Records from a data collection
____________
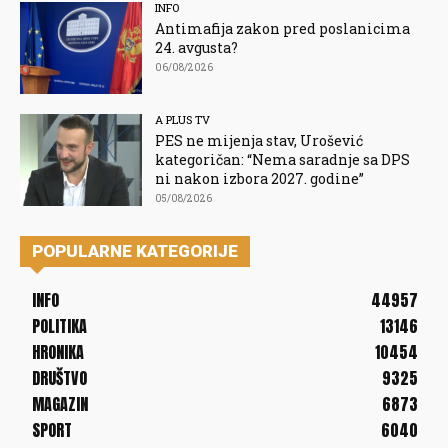
INFO
Antimafija zakon pred poslanicima
24. avgusta?
06/08/2026
A PLUS TV
PES ne mijenja stav, Urošević
kategoričan: “Nema saradnje sa DPS
ni nakon izbora 2027. godine”
05/08/2026
POPULARNE KATEGORIJE
INFO
44957
POLITIKA
13146
HRONIKA
10454
DRUŠTVO
9325
MAGAZIN
6873
SPORT
6040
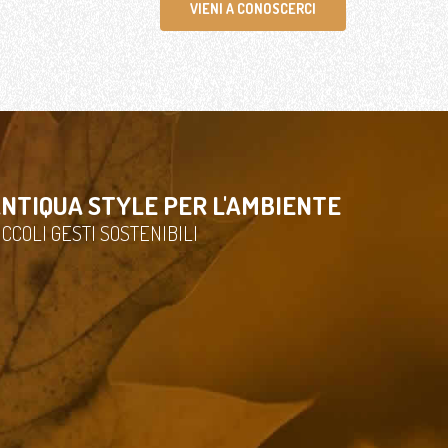
VIENI A CONOSCERCI
NTIQUA STYLE PER L'AMBIENTE
ICCOLI GESTI SOSTENIBILI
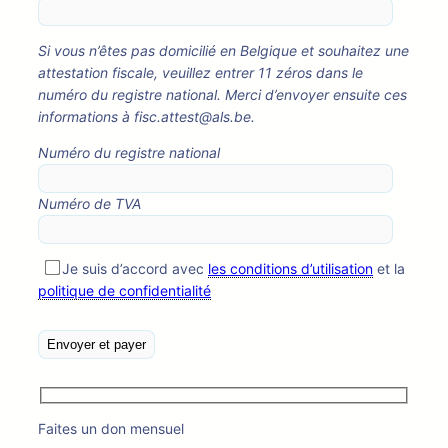
Si vous n’êtes pas domicilié en Belgique et souhaitez une
attestation fiscale, veuillez entrer 11 zéros dans le
numéro du registre national. Merci d’envoyer ensuite ces
informations à fisc.attest@als.be.
Numéro du registre national
Numéro de TVA
Je suis d’accord avec
les conditions d’utilisation
et la
politique de confidentialité
Faites un don mensuel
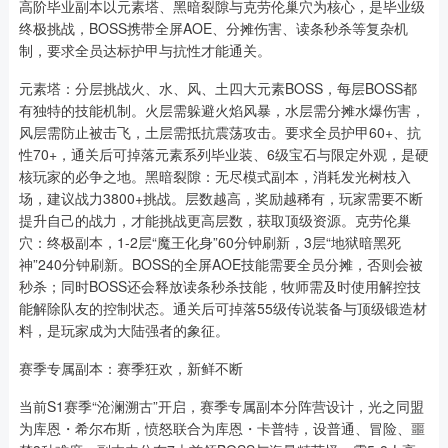
高阶毕业副本以元素塔、黑暗裂隙与克劳伦巢穴为核心，是毕业级
终极挑战，BOSS携带全屏AOE、分摊伤害、读条秒杀等复杂机
制，要求全员达标护甲与抗性才能通关。
元素塔：分层挑战火、水、风、土四大元素BOSS，每层BOSS都
有独特的技能机制。火层需躲避火焰风暴，水层需分摊水爆伤害，
风层需防止被击飞，土层需抵抗震荡攻击。要求全员护甲60+、抗
性70+，通关后可掉落元素系列毕业装、6级宝石与限定外观，是硬
核玩家的必争之地。黑暗裂隙：无尽模式副本，消耗发光树枝入
场，建议战力3800+挑战。层数越高，奖励越稀有，玩家需要不断
提升自己的战力，才能挑战更高层数，获取顶级资源。克劳伦巢
穴：终极副本，1-2层“魔王化身”60分钟刷新，3层“地狱暗黑死
神”240分钟刷新。BOSS的全屏AOE技能需要全员分摊，否则会被
秒杀；同时BOSS还会释放读条秒杀技能，牧师需及时使用解控技
能解除队友的控制状态。通关后可掉落55级传说装备与顶级锻造材
料，是玩家成为大陆强者的象征。
赛季专属副本：赛季狂欢，新鲜不断
当前S1赛季“沧澜溯古”开启，赛季专属副本分阵营设计，光之同盟
为库恩・希尔布斯，愤怒联合为库恩・卡普特，设普通、冒险、噩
____________
* **WORK ORDER**
Among the lines above, find those with the word "national" and list them.

* **EXERCISE RESULT**
numéro du registre national. Merci d’envoyer ensuite ces
Numéro du registre national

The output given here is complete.